Robot End Effector: Definition and Examples
Posted on Feb 17, 2014 9:34 AM. 3 min read time
End Effector Definition
End effector is a generic term that includes all the devices that can be intalled at a robot wrist. Synonyms of end effector are end of arm tooling (or EOAT), robot peripherals or robot accessories although these last two terms are not as precise and can include devices that are not necessarily installed and the end of the robot arm.
End Effector Types
Classic examples for industrial robots are listed below.
Grippers are the most common type of end effector. They can use different gripping methods and actuation styles. You can read about this topic in our article on how to choose the right gripper for your application.

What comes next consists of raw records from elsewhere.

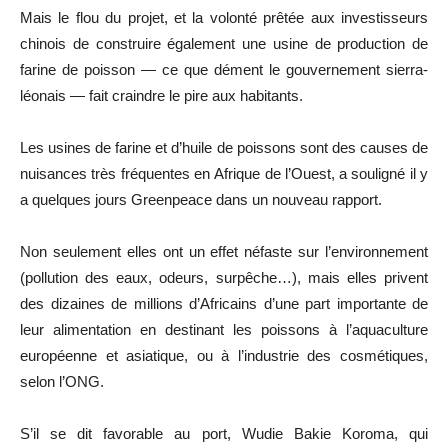
Mais le flou du projet, et la volonté prêtée aux investisseurs
chinois de construire également une usine de production de
farine de poisson — ce que dément le gouvernement sierra-
léonais — fait craindre le pire aux habitants.
Les usines de farine et d’huile de poissons sont des causes de
nuisances très fréquentes en Afrique de l’Ouest, a souligné il y
a quelques jours Greenpeace dans un nouveau rapport.
Non seulement elles ont un effet néfaste sur l’environnement
(pollution des eaux, odeurs, surpêche…), mais elles privent
des dizaines de millions d’Africains d’une part importante de
leur alimentation en destinant les poissons à l’aquaculture
européenne et asiatique, ou à l’industrie des cosmétiques,
selon l’ONG.
S’il se dit favorable au port, Wudie Bakie Koroma, qui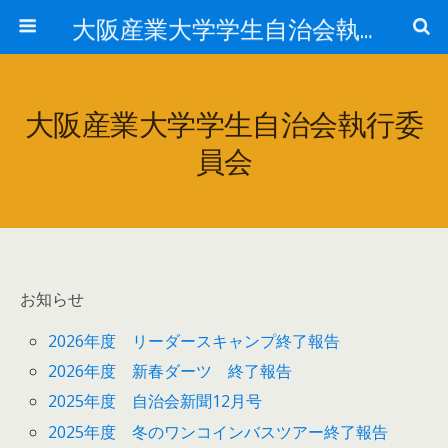
大阪産業大学学生自治会執行委員会
大阪産業大学学生自治会執行委
員会
お知らせ
2026年度 リーダースキャンプ終了報告
2026年度 新春ダーツ 終了報告
2025年度 自治会新聞12月号
2025年度 冬のワンコインバスツアー終了報告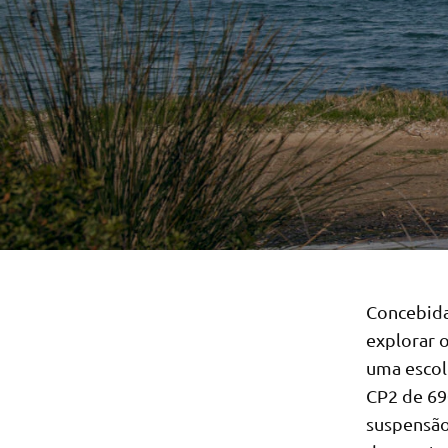
Concebida
explorar 
uma escol
CP2 de 69
suspensão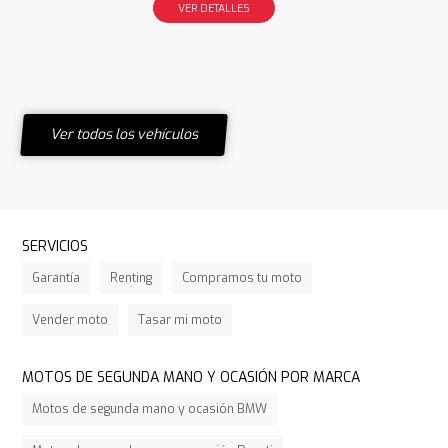
VER DETALLES
Ver todos los vehículos
SERVICIOS
Garantía
Renting
Compramos tu moto
Vender moto
Tasar mi moto
MOTOS DE SEGUNDA MANO Y OCASIÓN POR MARCA
Motos de segunda mano y ocasión BMW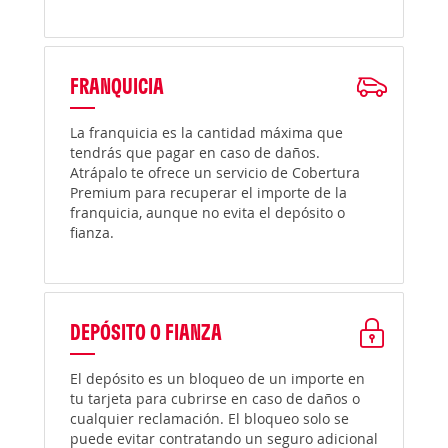
FRANQUICIA
La franquicia es la cantidad máxima que
tendrás que pagar en caso de daños.
Atrápalo te ofrece un servicio de Cobertura
Premium para recuperar el importe de la
franquicia, aunque no evita el depósito o
fianza.
DEPÓSITO O FIANZA
El depósito es un bloqueo de un importe en
tu tarjeta para cubrirse en caso de daños o
cualquier reclamación. El bloqueo solo se
puede evitar contratando un seguro adicional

Brands of robot grippers include Schunk, Robohand, PHD, SOMMER and, of course, Robotiq.
Force-torque sensors (FT sensors) are pucks installed between the robot flange and the tool that interacts with the part. They measure the force and torque that the robot applies to the part through the tool. They are called 6 axis force-torque sensors because they measure 3 force components (x-y-z) and 3 torques around those axes. FT sensors are used when the force that the robot applies need to be controlled. Typical applications can be part insertion, assembly, deburring, sanding, etc.
Brands of force-torque sensors include ATI, JR3 and Robotiq.
Material Removal Tools
This category includes cutting, drilling and deburring tools installed as robot tools.
Brands of robot cutting tools include ATI and RAD
Welding is a very popular robotic application. Welding torches have thus become very efficient end effectors that can be controlled in a sophisticated way for optimized welding. Some torches also come with wire feeder for an even better control of the process.
Brands of robot welding torches are Tregaskiss, Binzel, SKS and Fronius.
Collision sensors are used to prevent damaging the robot tooling and the parts being processed. They can disengage or send a signal to the robot to stop at any moment when a collision is detected.
Brands of collision sensors are ATI, RAD and Applied Robotics.
Tool changers are used when many different end effectors need to be used in sequence by one robot. They are used to standardized the interface between the robot flange and the base of the tool. They can be manual or automatic.
Brands of tool changers are ATI, RAD, Applied Robotics and De-Sta-Co.
End Effector Control
The control of the end effector is done by the robot controller. For the simpler ones, discrete I/Os will be used. For end effectors that need to communicate more information to and from the robot, industrial communication protocols are used.
End Effector Design
For very special jobs, the end effector will be custom made by the people involved in the process. It can be a specialized robotic integrator or the end-user. For basic jobs, off-the-shelf components are preferred to reduce the cost and the meantime between failures that can be lower for custom designs.
The 2-Finger 85 Adaptive Gripper is an example of an electric gripper end effector, controlled by standard communication protocols, intended at applications such as high-mix assembly.